Circular RNA (CircRNA), a single-stranded closed-loop RNA that lacks terminal 5′ caps and 3′ poly (A) tails, is more stable than linear RNA. CircRNA was first discovered in plant-infected viroids and was later observed in eukaryotes, although it was not produced via the back-splicing mechanism.
1. Characteristics
Circular RNA (CircRNA), a single-stranded closed-loop RNA that lacks terminal 5′ caps and 3′ poly (A) tails, is more stable than linear RNA [8][1]. CircRNA was first discovered in plant-infected viroids [9][2] and was later observed in eukaryotes, although it was not produced via the back-splicing mechanism [10][3]. Increasing numbers of differentially expressed circRNAs have been identified as a result of improvements in high-throughput sequencing techniques and bioinformatics.

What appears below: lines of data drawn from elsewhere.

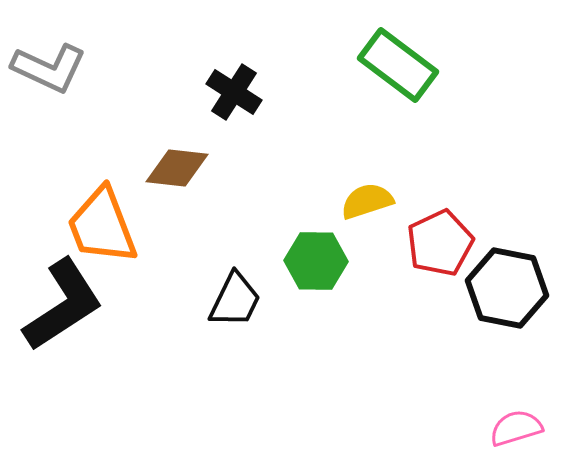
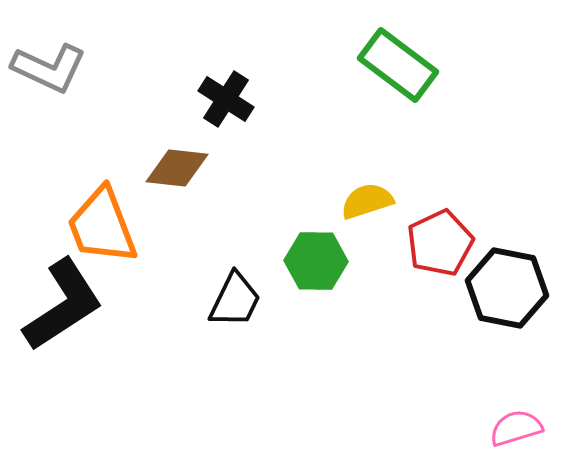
black cross: moved 8 px left, 7 px down
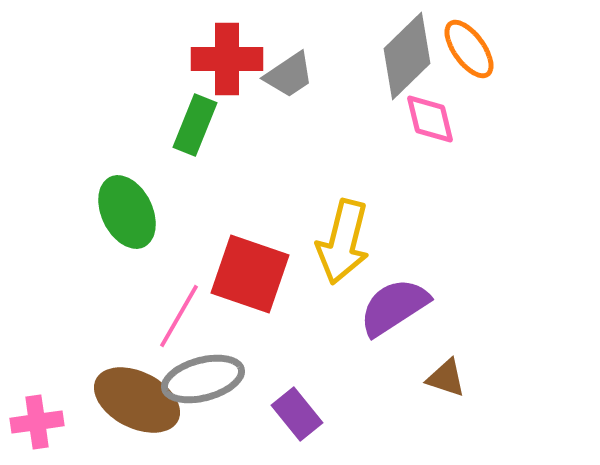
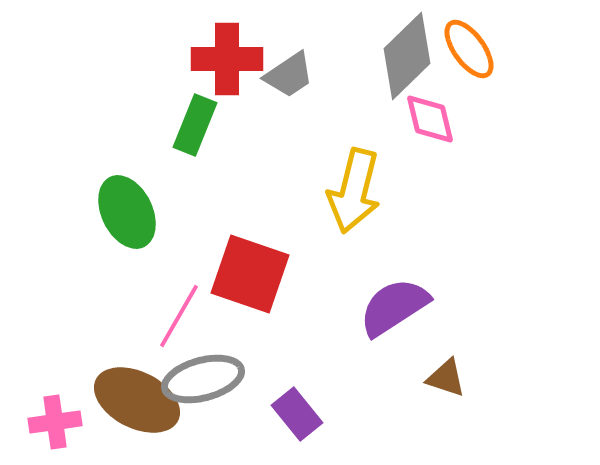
yellow arrow: moved 11 px right, 51 px up
pink cross: moved 18 px right
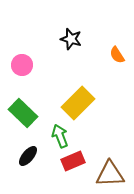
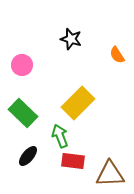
red rectangle: rotated 30 degrees clockwise
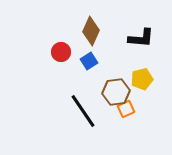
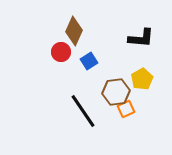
brown diamond: moved 17 px left
yellow pentagon: rotated 15 degrees counterclockwise
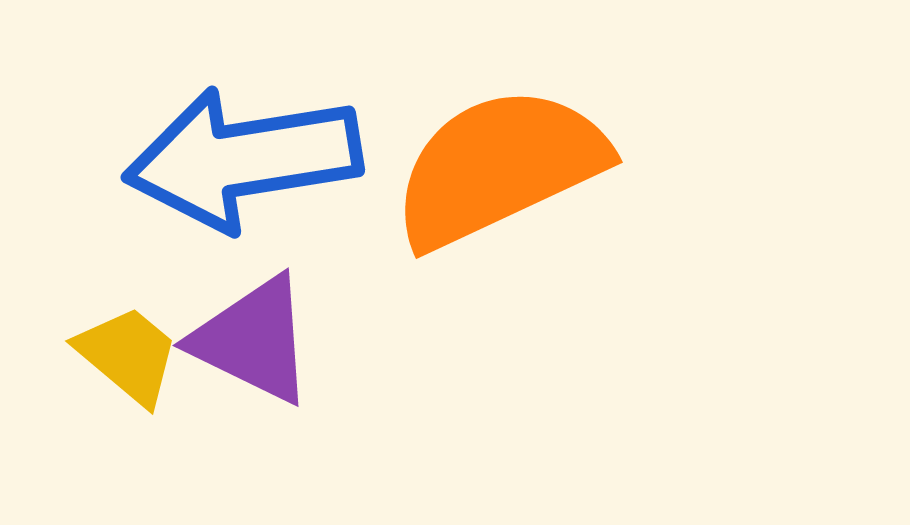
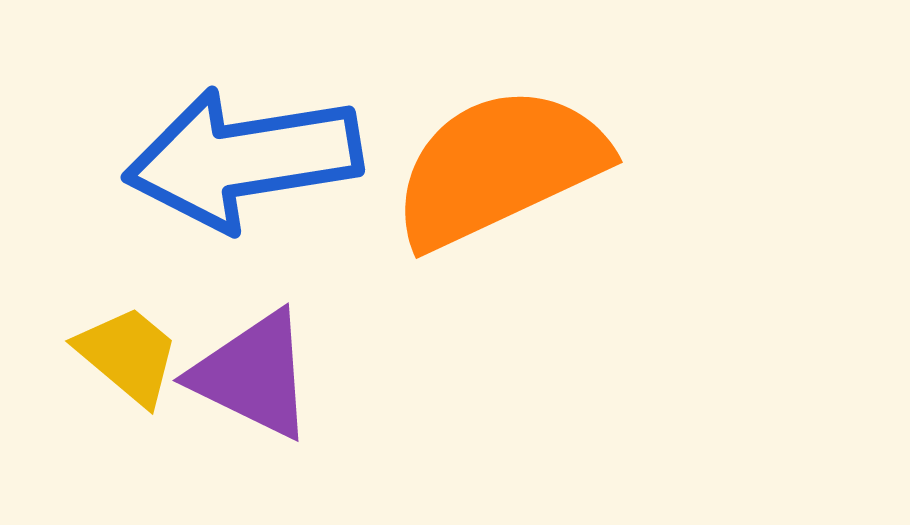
purple triangle: moved 35 px down
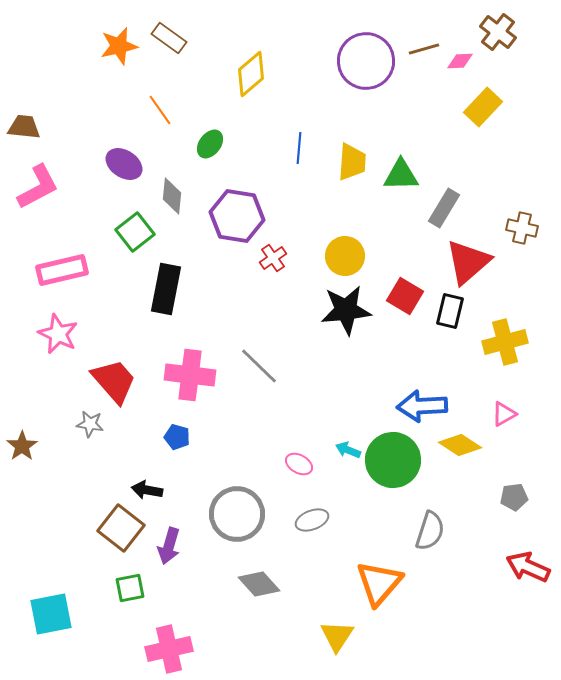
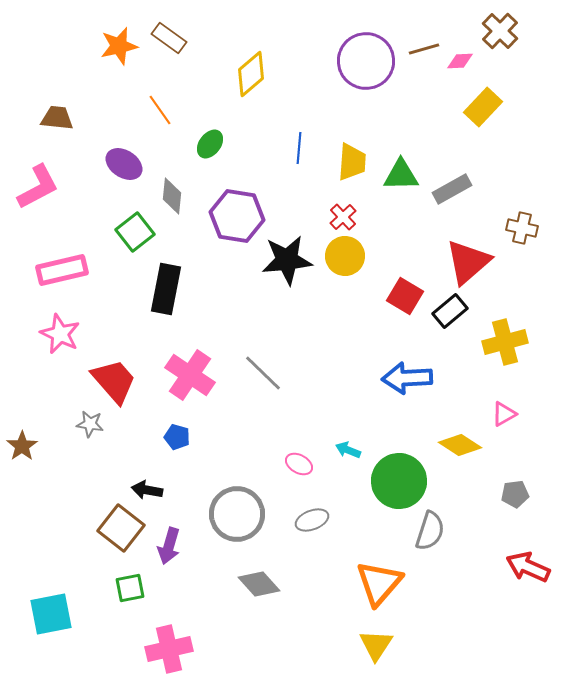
brown cross at (498, 32): moved 2 px right, 1 px up; rotated 6 degrees clockwise
brown trapezoid at (24, 127): moved 33 px right, 9 px up
gray rectangle at (444, 208): moved 8 px right, 19 px up; rotated 30 degrees clockwise
red cross at (273, 258): moved 70 px right, 41 px up; rotated 8 degrees counterclockwise
black star at (346, 310): moved 59 px left, 50 px up
black rectangle at (450, 311): rotated 36 degrees clockwise
pink star at (58, 334): moved 2 px right
gray line at (259, 366): moved 4 px right, 7 px down
pink cross at (190, 375): rotated 27 degrees clockwise
blue arrow at (422, 406): moved 15 px left, 28 px up
green circle at (393, 460): moved 6 px right, 21 px down
gray pentagon at (514, 497): moved 1 px right, 3 px up
yellow triangle at (337, 636): moved 39 px right, 9 px down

Over the years, a variety of the biological functions of circRNAs have been disclosed. An increasing number of studies have suggested that circRNAs are involved in a variety of diseases and may serve as biomarkers for cancer diagnostic and therapeutic targets [11][4].
Through in-depth studies of circRNAs, scientists have obtained a fundamental understanding of the characteristics of circRNAs, including their diversity, expression, stability, and conservation.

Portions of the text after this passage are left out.